A. Fastest conduction
B. Large diameter
C. Calcium-dependent phase 0
D. Sodium-dependent depolarisation
Answer: C – Phase 0 is sodium-dependent. - The plateau phase is mainly due to:
A. Sodium influx
B. Calcium influx
C. Potassium influx
D. Chloride efflux
Answer: B – L-type Ca²⁺ channels. - Which phase restores resting potential?
A. Phase 1
B. Phase 2
C. Phase 3
D. Phase 4
Answer: C – Potassium efflux. - Which of the following is false regarding cardiac muscle?
A. Long refractory period
B. Plateau phase present
C. Can undergo tetany
D. Calcium-dependent contraction
Answer: C – Tetany is prevented. - Threshold for sodium channel opening is approximately:
A. −120 mV
B. −90 mV
C. −70 mV
D. −40 mV
Answer: C – Typical activation threshold. - Which current dominates phase 4 in ventricular myocytes?
A. Funny current
B. Sodium leak
C. Potassium current
D. Calcium current
Answer: C – High K⁺ permeability. - Which drug would most slow ventricular conduction?
A. Verapamil
B. Metoprolol
C. Lidocaine
D. Amiodarone
Answer: C – Sodium channel block. - Which phase overlaps with absolute refractory period?
A. Phase 4
B. Phase 3 only
C. Phases 0–2
D. Phase 1 only
Answer: C – Sodium channel inactivation. - Which ion movement ends the plateau?
A. Calcium influx
B. Sodium influx
C. Potassium efflux
D. Chloride influx
Answer: C – Repolarisation begins. - Which of the following is false?
A. Phase 0 is steep
B. Phase 2 is flat
C. Phase 3 is sodium-mediated
D. Phase 4 is stable in ventricles
Answer: C – Phase 3 is potassium-mediated. - Which structure has the slowest conduction velocity?
A. Atria
B. Purkinje fibres
C. Ventricular myocardium
D. AV node
Answer: D – AV nodal delay. - Loss of fast sodium channels would most affect:
A. SA node automaticity
B. AV nodal delay
C. Ventricular conduction
D. Plateau duration
Answer: C – Ventricular depolarisation depends on Na⁺. - Which property ensures coordinated ventricular contraction?
A. Long plateau
B. Fast Purkinje conduction
C. AV nodal delay
D. Slow atrial conduction
Answer: B – Rapid impulse distribution.
Summary for quick exam revision
The rapid depolarisation phase (phase 0) of the ventricular myocardial action potential is caused by sudden sodium influx through fast voltage-gated sodium channels.
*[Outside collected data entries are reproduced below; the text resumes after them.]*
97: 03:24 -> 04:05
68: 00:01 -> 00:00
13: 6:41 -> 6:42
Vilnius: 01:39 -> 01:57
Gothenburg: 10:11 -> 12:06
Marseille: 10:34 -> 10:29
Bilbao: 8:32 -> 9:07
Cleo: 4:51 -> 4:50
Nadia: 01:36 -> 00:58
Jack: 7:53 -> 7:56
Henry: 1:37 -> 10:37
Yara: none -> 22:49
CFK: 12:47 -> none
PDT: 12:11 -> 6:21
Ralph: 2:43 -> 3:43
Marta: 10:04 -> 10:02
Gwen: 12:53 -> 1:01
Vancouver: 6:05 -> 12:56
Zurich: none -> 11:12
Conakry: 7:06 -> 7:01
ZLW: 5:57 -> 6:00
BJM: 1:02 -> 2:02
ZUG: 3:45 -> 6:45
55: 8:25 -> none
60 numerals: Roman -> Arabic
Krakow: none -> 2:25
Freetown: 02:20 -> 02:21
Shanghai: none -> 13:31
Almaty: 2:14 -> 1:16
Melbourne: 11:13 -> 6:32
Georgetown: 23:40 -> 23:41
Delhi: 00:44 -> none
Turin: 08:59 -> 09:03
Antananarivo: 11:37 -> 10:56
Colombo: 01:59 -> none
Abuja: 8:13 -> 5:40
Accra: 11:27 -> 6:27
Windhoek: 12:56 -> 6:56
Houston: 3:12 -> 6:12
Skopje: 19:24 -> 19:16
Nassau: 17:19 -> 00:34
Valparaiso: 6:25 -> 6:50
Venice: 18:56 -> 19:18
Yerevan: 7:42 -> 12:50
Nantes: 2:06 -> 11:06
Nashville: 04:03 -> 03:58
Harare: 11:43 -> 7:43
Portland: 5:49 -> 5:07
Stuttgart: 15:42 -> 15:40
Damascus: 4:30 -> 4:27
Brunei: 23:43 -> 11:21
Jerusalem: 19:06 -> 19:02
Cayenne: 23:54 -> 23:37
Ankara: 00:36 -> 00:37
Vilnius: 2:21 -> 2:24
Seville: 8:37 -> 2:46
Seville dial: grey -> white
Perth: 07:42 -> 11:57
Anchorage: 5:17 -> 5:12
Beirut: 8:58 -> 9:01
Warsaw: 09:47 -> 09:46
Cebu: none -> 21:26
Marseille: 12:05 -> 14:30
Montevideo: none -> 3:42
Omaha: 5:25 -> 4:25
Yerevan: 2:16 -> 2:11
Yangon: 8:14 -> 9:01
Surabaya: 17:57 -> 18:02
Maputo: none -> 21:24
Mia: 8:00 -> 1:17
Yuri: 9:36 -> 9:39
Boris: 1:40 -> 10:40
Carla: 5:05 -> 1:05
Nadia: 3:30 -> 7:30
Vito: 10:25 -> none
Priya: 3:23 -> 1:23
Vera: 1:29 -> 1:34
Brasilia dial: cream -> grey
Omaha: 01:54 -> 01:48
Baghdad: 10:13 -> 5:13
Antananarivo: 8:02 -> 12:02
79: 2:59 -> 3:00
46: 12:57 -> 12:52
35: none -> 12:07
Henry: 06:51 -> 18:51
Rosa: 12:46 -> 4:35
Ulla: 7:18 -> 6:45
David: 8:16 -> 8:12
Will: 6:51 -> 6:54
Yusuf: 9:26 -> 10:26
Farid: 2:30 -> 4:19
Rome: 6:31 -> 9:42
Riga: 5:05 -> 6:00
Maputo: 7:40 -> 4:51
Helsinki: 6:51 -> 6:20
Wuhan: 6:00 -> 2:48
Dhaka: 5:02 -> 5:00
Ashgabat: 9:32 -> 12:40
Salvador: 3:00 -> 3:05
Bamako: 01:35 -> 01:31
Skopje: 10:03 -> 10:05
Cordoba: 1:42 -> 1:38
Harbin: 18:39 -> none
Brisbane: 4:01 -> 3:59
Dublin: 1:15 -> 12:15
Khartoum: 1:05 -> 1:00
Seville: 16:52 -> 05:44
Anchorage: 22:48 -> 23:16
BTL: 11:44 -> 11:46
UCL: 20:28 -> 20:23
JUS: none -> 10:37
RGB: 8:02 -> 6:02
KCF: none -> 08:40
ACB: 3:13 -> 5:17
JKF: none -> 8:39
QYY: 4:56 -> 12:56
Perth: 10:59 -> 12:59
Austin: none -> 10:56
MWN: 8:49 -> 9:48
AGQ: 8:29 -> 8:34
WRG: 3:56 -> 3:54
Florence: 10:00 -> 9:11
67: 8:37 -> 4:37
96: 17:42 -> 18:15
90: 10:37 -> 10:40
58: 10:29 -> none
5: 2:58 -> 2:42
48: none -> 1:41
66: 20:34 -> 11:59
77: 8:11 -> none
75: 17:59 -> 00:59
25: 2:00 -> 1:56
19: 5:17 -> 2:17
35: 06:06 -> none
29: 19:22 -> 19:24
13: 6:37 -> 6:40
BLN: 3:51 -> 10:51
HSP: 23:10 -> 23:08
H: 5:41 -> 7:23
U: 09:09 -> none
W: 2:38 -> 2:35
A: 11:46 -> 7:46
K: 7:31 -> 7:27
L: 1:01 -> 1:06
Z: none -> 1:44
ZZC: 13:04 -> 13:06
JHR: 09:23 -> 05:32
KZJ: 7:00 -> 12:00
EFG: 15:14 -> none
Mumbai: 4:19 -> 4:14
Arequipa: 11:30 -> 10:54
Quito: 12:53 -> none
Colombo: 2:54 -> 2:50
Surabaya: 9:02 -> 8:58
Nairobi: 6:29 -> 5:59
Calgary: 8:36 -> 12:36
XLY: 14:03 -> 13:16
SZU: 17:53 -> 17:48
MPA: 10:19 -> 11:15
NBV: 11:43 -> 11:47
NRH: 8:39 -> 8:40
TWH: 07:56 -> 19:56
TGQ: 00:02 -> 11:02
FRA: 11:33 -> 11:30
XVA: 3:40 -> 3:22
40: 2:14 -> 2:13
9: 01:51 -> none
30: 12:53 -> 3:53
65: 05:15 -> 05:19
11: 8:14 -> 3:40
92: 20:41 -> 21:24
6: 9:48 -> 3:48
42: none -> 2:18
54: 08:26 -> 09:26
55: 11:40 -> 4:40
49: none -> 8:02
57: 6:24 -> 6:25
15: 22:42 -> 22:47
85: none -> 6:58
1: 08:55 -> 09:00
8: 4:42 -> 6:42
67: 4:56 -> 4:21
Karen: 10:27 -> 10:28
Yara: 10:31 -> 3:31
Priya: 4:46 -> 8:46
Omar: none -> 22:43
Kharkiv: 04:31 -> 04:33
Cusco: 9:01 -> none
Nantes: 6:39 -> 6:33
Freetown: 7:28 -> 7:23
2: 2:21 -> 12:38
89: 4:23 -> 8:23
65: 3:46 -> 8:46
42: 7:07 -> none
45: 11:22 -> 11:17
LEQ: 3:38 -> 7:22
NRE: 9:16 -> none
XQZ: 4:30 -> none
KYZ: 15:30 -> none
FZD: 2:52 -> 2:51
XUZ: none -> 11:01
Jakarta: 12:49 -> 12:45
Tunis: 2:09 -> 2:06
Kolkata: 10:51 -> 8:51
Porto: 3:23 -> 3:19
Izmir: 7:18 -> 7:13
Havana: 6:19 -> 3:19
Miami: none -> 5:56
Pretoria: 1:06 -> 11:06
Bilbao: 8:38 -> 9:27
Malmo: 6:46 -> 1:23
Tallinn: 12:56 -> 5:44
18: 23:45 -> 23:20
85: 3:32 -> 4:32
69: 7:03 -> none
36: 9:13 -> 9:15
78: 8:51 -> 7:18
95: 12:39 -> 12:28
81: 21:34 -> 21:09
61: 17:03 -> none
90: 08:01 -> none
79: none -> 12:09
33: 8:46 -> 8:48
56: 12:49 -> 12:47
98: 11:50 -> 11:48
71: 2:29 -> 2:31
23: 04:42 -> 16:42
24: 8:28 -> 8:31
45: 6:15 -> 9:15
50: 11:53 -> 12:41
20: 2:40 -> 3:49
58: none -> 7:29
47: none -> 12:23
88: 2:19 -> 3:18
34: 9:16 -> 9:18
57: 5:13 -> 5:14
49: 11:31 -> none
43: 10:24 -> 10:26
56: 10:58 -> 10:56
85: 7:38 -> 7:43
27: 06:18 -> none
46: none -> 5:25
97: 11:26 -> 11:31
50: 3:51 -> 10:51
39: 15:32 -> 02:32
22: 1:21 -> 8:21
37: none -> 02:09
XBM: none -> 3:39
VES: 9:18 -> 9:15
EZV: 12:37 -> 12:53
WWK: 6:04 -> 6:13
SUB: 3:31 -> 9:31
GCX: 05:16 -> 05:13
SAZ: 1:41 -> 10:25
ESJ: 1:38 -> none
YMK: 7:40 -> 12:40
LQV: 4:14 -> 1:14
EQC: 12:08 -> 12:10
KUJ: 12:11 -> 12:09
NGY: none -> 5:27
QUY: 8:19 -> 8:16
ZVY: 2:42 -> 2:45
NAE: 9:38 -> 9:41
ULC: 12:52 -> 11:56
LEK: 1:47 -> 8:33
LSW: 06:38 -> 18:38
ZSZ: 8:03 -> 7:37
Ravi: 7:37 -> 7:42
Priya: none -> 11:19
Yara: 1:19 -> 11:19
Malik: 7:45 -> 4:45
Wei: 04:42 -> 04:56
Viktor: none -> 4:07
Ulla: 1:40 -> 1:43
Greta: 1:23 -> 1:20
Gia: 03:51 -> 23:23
This produces the steep upstroke of the action potential and determines conduction velocity across the myocardium. Any reduction in sodium channel availability, such as with hyperkalaemia, ischaemia, or class I antiarrhythmic drugs, slows conduction and increases arrhythmic risk. Phase 0 must be clearly distinguished from nodal tissue, where calcium—not sodium—mediates depolarisation. Following phase 0, transient potassium efflux produces early repolarisation, while calcium influx during phase 2 generates the plateau that prolongs contraction and prevents tetany. Final repolarisation occurs via potassium efflux, restoring the resting membrane potential. Purkinje fibres conduct fastest due to a steep phase 0 and large fibre diameter, ensuring synchronous ventricular contraction.